Data below Start Marker

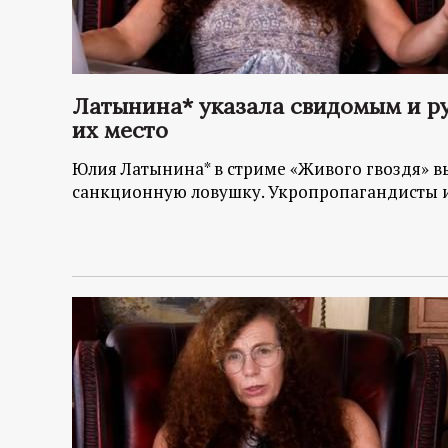
Латынина* указала свидомым и р
их место
Юлия Латынина* в стриме «Живого гвоздя» в
санкционную ловушку. Укропропагандисты и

Data below End Marker

Output each line of the listing above that has "Латынина".

→ **Answer below**
Латынина* указала свидомым и р
Юлия Латынина* в стриме «Живого гвоздя» в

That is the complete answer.